46 years after the fall of the dictatorship, a lot of its parts continue to remain in effect while others are being brought back swiftly and violently. It is hard to believe that so many years after the fall of the junta, concentration camps would be reinstated to imprison migrants under deadly conditions. Nobody would have thought that the state would continue to arrest and torture dissenters and resisters, attacking even school children. That it would suspend visitation rights in prisons, impose a curfew and place its citizens under house arrest. It has outlawed protests, removed the university asylum, penalised publications that question the state’s management of the situation, enforced mass suppression of the people fighting against the environmental destruction of their regions while simultaneously ensuring the security of bankers and legalising the trampling of workers rights. It has defunded and dismantled the public health service to such a degree that doctors must decide who lives and dies and migrants and the uninsured risk not even getting treatment. School education is becoming more intensive and penalising, while the curriculum is becoming more nationalist and christian orthodox. Universities are being transformed from the incubators of the struggle to producers of cheap specialised labour for the capitalist machine by letting companies shape the syllabus and removing all ability for self expression and insurrectionary learning.
To make all this possible thousands of police officers have been hired, while specialised police units have be constituted and strengthened. As poverty and the restriction of freedom rises so does the number of police, that have become gangs of bullies taking over neighbourhoods and every facet of social life. In parallel, the country’s borders have been further strengthened and militarised, resulting in the execution and drowning of the persecuted. To do this the military service has been reinforced, making it harder to defer at 18, and the employment of mercenaries has risen. Law enforcement and militarisation is draining all public funds resulting in further marginalisation of social needs, rendering all those who are unable to participate in the capitalist system of production destitute and degraded, trapped in lives not worth living. Covid19 has intensified and spread this, disconnecting people’s lives even further from the pursuit of freedom turning them into a simple matter of survival and reproduction.
The management of Covid-19 is being used for the constitution of a totalitarian state and nor for the protection of the health of society, hence the prohibition of celebrations and mobilisations such as these is not a protective measure, but one of suppression. Totalitarian regimes have always been imposed under pretexts of public safety, but ultimately are the result of authority’s need to fully subjugate and control society while quelling all resistance. This is why for dictatorships to come to an ultimate end, states also have to come to an end. Under today’s circumstances the anti-dictatorial struggle is even more relevant than ever, only this time it no longer has place for statist delusions.

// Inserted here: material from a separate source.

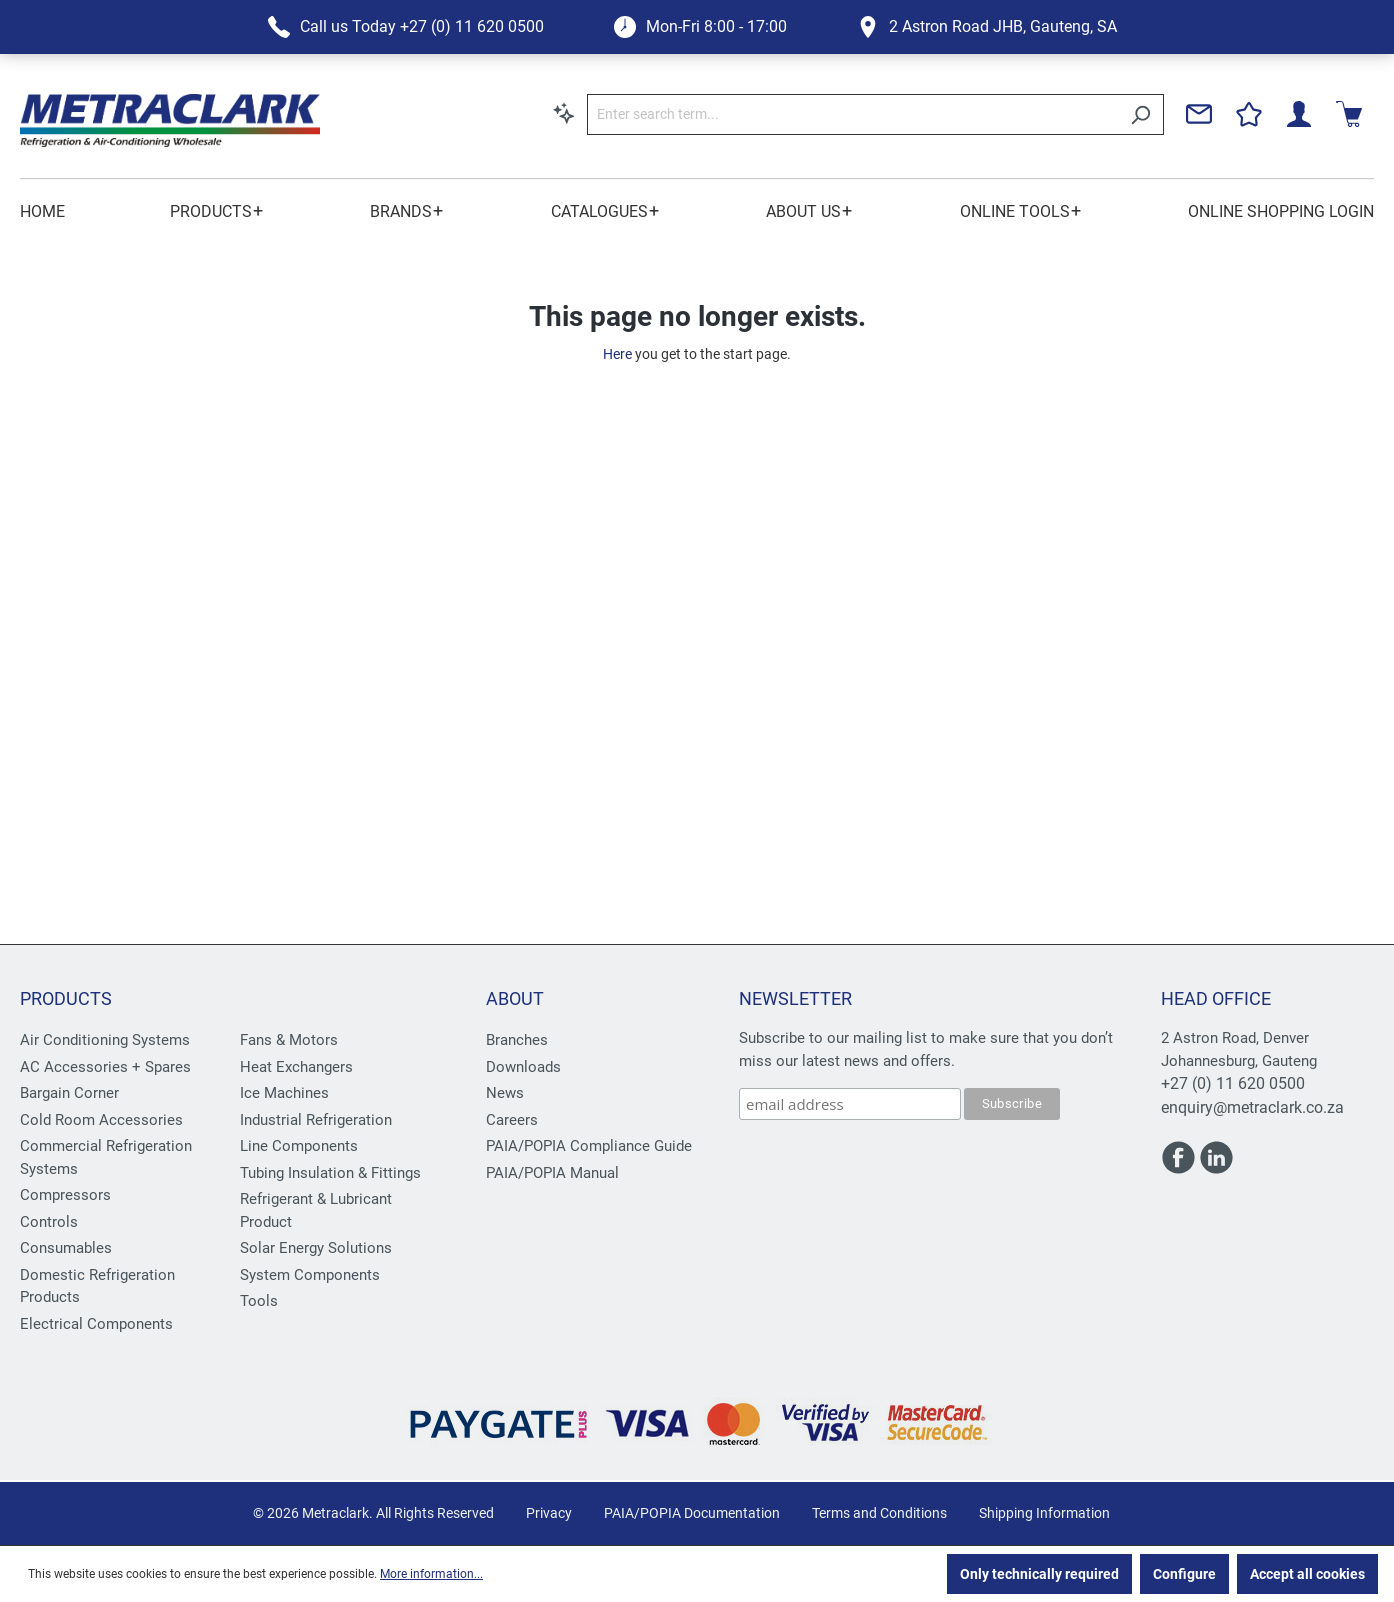 The width and height of the screenshot is (1394, 1602). What do you see at coordinates (1307, 1574) in the screenshot?
I see `Accept all cookies` at bounding box center [1307, 1574].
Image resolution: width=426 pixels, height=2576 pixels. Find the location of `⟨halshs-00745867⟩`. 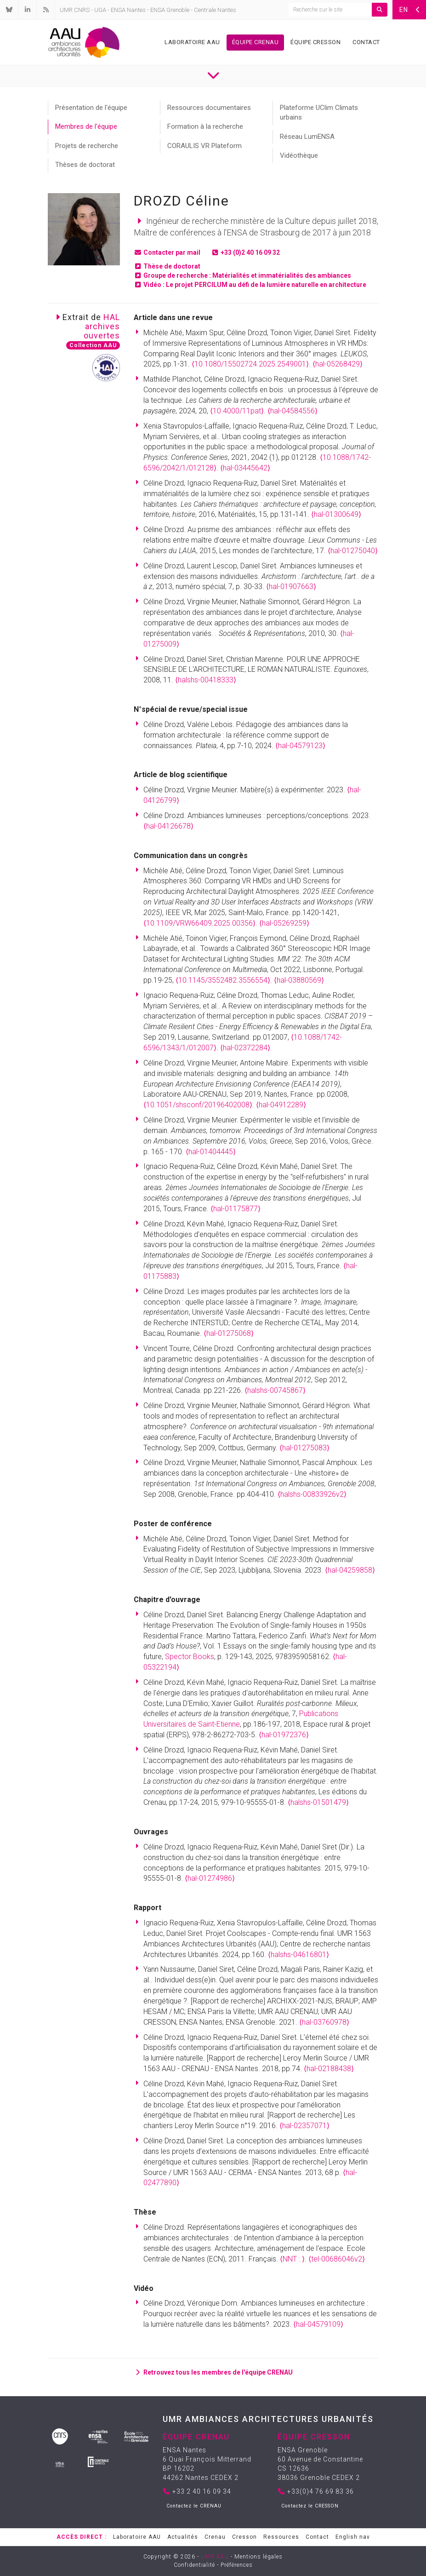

The solution to Covid-19, poverty and oppression is for all of us who are oppressed and exploited to take the social structures and the economic resources into our own hands, so that we can take care of our own health, education and freedom, independently and according to our own desires. With unmediated fights, coordinated organisation of neighbourhood people’s councils and unions, self organised collectives and political organisations, we can smash the powers of state enforcement and its bosses and build today the conditions for the world we are aiming for.
For a world of Self-organisation, Equality, Mutual Aid and Freedom.